[Update – 05/09/2019] Our final quarterly maintenance schedule will include the following list of tasks:
Compute
- (no user action needed) Replace CMOS batteries on multiple servers
- (no user action needed) Upgrade testflight cluster to RHEL 7.6
- (some user action needed) Upgrade gemini-gpu and gemini-cpu clusters to RHEL7, which will require user action (only for gemini-cpu/gpu clusters‘ users)

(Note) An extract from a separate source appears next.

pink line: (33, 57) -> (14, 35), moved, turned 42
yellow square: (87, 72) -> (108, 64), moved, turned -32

- (no user action needed) Switch nodes between chemx and gemini-cpu queues
Network
- (no user action needed) Replace a faulty InfiniBand switch, which affects a single rack with no impact to the complete fabric
- (no user action needed) Migrate Rich to campus connections to 10Gbps
Storage
- (no user action needed) Reboot ICE storage servers to correct issues with backup application
- (no user action needed) Perform detailed performance analysis of the GPFS environment, in order to fine tune parameters to improve performance
Other
- (no user action needed) Updates to the submit filters in the schedulers
- (no user action needed) Update salt master and minions
[Original Post – May 7, 2019 – 12:32pm] We are preparing for a maintenance day on May 16, 2019. This maintenance day is planned for three days and will start on Thursday May 16 and go through Saturday, May 18.

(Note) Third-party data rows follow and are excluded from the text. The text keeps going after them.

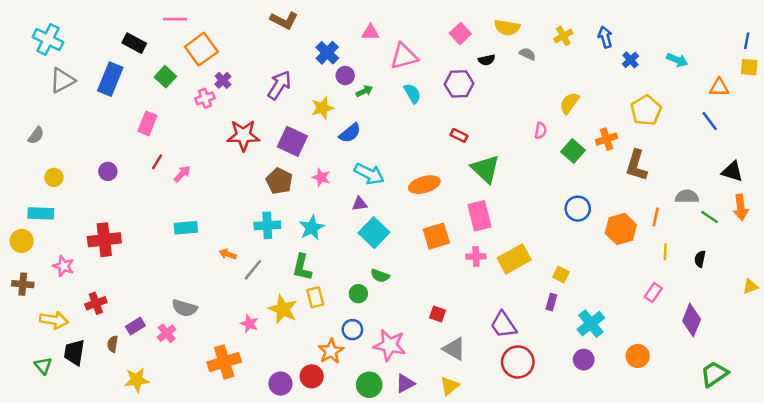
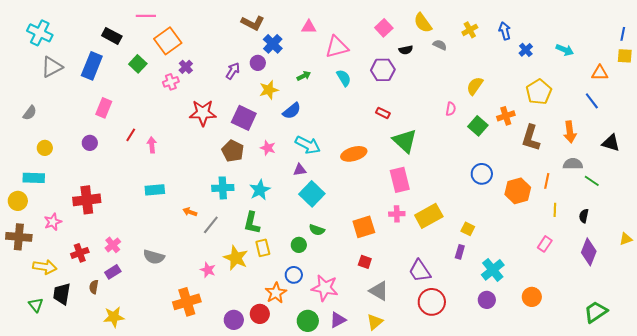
brown L-shape: (284, 20) -> (253, 23), moved
yellow semicircle: (507, 28) -> (423, 23), turned 45
purple circle: (345, 76) -> (258, 63), moved
purple arrow: (279, 85) -> (233, 71), size x0.7
pink rectangle: (147, 123) -> (104, 108), moved
pink arrow: (182, 174) -> (152, 145), turned -49
orange arrow: (741, 207) -> (570, 132), moved
orange square: (436, 236) -> (364, 227), moved
pink star: (64, 266) -> (53, 222), turned 30
brown cross: (23, 284) -> (19, 237), size x1.4
purple diamond: (692, 320) -> (589, 252), moved
pink cross: (167, 333) -> (113, 245), moved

As usual, jobs with long walltimes will be held by the scheduler to ensure that no active jobs will be running when systems are powered off. These jobs will be released as soon as the maintenance activities are complete.
In general, we will perform maintenance on PACE Network and migrate from 10Gbps to 40Gbps connections, GPFS storage performance analysis, upgrade schedulers, replace CMOS batteries, upgrade testflight cluster to the latest RHEL 7 kernel, 3.10.0-957.12.1, i.e., RHEL 7.6.
While we are still working on finalizing the task list and details, none of these tasks are expected to require any user actions.